**Supplied material**
────────────────────

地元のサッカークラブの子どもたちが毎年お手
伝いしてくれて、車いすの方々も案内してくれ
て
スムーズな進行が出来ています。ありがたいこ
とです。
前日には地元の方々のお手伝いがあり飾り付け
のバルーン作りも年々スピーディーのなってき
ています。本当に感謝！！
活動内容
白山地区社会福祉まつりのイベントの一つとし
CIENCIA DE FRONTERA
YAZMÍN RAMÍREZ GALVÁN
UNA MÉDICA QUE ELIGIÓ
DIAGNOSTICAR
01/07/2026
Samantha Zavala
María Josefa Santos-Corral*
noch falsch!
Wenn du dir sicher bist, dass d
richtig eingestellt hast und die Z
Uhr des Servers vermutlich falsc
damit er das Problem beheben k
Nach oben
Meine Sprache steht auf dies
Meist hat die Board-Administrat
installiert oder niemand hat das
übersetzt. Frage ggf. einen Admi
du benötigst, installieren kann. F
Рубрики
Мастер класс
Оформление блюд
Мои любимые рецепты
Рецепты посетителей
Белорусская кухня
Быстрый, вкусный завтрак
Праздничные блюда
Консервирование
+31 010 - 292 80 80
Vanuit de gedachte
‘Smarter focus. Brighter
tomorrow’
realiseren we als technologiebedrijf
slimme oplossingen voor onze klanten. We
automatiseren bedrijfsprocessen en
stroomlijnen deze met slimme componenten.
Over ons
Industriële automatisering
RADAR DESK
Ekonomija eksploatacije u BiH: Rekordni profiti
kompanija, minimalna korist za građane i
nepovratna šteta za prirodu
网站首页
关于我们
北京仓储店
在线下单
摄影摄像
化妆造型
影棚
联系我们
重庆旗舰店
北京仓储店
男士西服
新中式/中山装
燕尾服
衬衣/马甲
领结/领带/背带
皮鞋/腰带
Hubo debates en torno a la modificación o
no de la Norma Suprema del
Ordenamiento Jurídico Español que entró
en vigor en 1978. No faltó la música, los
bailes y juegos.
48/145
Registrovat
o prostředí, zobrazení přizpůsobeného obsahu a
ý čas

────────────────────

**What you should do**
Taking the line that contains "Быстрый, вкусный завтрак" as the starting point, copy every line through the end of the listing exactly, and write nothing further.

**Answer space**
Быстрый, вкусный завтрак
Праздничные блюда
Консервирование
+31 010 - 292 80 80
Vanuit de gedachte
‘Smarter focus. Brighter
tomorrow’
realiseren we als technologiebedrijf
slimme oplossingen voor onze klanten. We
automatiseren bedrijfsprocessen en
stroomlijnen deze met slimme componenten.
Over ons
Industriële automatisering
RADAR DESK
Ekonomija eksploatacije u BiH: Rekordni profiti
kompanija, minimalna korist za građane i
nepovratna šteta za prirodu
网站首页
关于我们
北京仓储店
在线下单
摄影摄像
化妆造型
影棚
联系我们
重庆旗舰店
北京仓储店
男士西服
新中式/中山装
燕尾服
衬衣/马甲
领结/领带/背带
皮鞋/腰带
Hubo debates en torno a la modificación o
no de la Norma Suprema del
Ordenamiento Jurídico Español que entró
en vigor en 1978. No faltó la música, los
bailes y juegos.
48/145
Registrovat
o prostředí, zobrazení přizpůsobeného obsahu a
ý čas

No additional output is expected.